Labour divisions widening over Syria bombing row


Deep divisions in the Labour Party continue to spiral amid warnings of recriminations for MPs supporting David Cameron's plans to extend military action against Islamic State (IS) into Syria.

RAF war planes are gearing up to launch air strikes against the militants in their heartland and parliamentary schedules are being cleared on Wednesday to allow MPs a full debate on the plans.

Shadow foreign secretary Hilary Benn, who is at odds with leader Jeremy Corbyn over intervention, said the danger IS - also known as Isis, Isil and Daesh - posed to the UK meant he was backing the government.

He told BBC Radio 4's Today programme: "I have reached the conclusion that we need to take this action because there is a clear and present threat from Isil/Daesh."

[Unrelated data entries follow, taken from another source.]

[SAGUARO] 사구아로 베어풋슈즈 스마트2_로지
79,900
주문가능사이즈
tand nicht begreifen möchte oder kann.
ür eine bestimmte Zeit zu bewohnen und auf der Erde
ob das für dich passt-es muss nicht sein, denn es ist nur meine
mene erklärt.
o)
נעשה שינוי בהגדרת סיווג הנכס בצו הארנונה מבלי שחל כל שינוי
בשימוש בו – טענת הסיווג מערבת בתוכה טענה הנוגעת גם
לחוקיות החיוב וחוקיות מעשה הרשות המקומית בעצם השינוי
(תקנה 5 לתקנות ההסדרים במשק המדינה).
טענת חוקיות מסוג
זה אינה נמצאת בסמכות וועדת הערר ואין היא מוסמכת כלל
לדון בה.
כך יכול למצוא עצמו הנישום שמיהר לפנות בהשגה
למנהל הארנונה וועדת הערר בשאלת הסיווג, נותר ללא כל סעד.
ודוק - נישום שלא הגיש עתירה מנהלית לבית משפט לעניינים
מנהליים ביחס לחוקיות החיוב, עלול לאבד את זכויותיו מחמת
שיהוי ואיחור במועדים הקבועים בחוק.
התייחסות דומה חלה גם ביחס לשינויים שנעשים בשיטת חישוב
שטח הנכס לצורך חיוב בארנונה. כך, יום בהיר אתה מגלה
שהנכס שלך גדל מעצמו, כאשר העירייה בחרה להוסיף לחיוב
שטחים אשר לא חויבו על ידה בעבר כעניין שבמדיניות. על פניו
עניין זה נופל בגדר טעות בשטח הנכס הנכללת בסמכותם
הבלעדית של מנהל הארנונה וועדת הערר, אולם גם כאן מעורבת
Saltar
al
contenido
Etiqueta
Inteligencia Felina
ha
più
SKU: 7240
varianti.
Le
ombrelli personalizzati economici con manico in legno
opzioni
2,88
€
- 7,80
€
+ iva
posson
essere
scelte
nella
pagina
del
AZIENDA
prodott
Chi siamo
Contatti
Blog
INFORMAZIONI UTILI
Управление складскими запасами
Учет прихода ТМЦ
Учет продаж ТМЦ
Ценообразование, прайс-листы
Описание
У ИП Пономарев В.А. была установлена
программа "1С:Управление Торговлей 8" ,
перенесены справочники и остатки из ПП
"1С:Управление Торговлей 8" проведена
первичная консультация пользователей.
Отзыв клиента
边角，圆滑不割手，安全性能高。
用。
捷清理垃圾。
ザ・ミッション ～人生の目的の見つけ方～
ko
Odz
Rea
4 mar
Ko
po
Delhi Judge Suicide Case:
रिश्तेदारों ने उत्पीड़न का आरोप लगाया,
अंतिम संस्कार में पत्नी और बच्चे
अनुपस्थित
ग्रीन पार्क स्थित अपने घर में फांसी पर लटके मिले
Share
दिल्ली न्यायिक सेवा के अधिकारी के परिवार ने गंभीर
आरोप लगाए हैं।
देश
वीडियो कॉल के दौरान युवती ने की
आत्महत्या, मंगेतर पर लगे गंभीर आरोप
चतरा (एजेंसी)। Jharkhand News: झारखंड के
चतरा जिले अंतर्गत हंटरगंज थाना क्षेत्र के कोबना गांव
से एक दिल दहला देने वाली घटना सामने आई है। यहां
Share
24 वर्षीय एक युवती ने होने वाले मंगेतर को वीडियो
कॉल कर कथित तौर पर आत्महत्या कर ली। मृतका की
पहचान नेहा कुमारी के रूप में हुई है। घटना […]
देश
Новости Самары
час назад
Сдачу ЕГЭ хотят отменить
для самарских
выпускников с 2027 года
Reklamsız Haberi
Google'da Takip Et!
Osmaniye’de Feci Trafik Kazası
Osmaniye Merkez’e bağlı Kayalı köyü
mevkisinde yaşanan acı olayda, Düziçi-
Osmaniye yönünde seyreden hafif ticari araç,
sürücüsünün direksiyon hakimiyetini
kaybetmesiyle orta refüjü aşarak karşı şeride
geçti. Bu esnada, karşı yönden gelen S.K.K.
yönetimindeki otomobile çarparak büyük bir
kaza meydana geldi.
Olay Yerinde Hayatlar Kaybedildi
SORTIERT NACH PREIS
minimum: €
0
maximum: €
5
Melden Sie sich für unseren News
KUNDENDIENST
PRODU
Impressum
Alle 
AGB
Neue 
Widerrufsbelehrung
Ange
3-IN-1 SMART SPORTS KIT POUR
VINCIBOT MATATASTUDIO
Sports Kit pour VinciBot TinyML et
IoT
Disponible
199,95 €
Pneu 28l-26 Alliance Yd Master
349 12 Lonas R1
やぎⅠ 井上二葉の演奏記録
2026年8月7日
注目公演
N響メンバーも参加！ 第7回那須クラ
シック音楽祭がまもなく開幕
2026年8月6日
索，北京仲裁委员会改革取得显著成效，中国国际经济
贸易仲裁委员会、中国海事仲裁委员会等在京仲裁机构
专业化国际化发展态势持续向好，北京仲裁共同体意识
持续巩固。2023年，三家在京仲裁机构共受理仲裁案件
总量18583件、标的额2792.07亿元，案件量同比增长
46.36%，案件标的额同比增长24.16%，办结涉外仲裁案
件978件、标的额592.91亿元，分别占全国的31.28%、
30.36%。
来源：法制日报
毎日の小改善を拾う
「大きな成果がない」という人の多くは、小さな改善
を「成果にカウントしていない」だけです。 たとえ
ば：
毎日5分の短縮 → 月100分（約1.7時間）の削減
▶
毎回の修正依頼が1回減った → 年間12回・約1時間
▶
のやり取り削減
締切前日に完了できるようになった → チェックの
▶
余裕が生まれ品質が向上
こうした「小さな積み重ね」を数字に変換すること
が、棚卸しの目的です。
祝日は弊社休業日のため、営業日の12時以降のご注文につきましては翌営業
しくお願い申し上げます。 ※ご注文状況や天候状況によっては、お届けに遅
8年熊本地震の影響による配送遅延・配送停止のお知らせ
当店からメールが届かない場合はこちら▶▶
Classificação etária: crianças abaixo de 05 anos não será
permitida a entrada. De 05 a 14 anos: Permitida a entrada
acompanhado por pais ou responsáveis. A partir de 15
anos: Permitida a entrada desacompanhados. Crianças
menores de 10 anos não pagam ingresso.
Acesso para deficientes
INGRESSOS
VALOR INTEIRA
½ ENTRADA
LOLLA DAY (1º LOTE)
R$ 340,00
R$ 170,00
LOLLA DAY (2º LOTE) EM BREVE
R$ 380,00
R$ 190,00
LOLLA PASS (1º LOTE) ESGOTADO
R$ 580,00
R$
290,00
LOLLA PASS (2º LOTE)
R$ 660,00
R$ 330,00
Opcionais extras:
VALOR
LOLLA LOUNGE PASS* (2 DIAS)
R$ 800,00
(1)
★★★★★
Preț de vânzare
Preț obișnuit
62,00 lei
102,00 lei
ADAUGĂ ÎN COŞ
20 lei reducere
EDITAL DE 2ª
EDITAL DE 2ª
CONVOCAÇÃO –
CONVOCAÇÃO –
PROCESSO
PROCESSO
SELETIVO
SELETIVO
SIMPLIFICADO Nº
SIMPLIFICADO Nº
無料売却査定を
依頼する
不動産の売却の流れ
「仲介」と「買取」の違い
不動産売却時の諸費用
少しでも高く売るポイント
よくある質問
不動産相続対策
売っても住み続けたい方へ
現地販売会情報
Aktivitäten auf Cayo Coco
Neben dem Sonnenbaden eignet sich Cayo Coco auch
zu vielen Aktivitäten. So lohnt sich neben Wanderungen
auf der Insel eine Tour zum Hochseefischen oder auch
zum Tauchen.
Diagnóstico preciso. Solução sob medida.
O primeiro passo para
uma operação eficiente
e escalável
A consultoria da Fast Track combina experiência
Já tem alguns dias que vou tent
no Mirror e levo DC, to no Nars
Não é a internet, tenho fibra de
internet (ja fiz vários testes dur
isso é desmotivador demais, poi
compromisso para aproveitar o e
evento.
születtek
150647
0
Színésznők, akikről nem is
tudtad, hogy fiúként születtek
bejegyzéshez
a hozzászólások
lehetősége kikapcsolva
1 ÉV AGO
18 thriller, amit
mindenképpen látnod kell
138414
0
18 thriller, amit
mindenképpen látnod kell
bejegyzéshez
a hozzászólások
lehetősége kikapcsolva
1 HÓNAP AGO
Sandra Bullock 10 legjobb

Mr Corbyn was forced to give Labour MPs a free vote in the face of a threatened revolt during a stormy meeting of the shadow cabinet.

The climbdown was seen at Westminster as a crushing humiliation for the Labour leader - who was reportedly shouted at by shadow ministers - after he made clear at the weekend he would decide whether the party's MPs would be whipped or allowed to vote with consciences.

Mr Benn said it was "to the great credit of Jeremy as a leader" that he had allowed a free vote. "People of principle can reach different decisions about how to deal with the threat," he said.

Asked about speculation he could replace Mr Corbyn as party leader, he replied: "I have no interest in leading the Labour Party. I'm doing my job as shadow foreign secretary to the best of my ability."

Shadow energy minister Clive Lewis, a close ally of the leader, warned that if the war "extends with no ends" the party would be looking at who voted in favour of action and "when the blame is apportioned, step forward".

He said: "If there are members of the PLP that want to bomb in Syria and vote with the Tories, then on their heads be it."

Conservative MP David Davis said former Stop the War Coalition chairman Mr Corbyn's decision to allow a free vote had handed a majority to the Prime Minister.

He told Today: "The thing that's triggered this has been Jeremy Corbyn's decision to have a free vote on this, the Labour Party disunity.

"However you want to put it, that's what's given David Cameron a guaranteed majority."

It is thought the first bombing missions could take place before the end of the week if the Commons votes on Wednesday in favour of extending the current action against IS in Iraq into neighbouring Syria.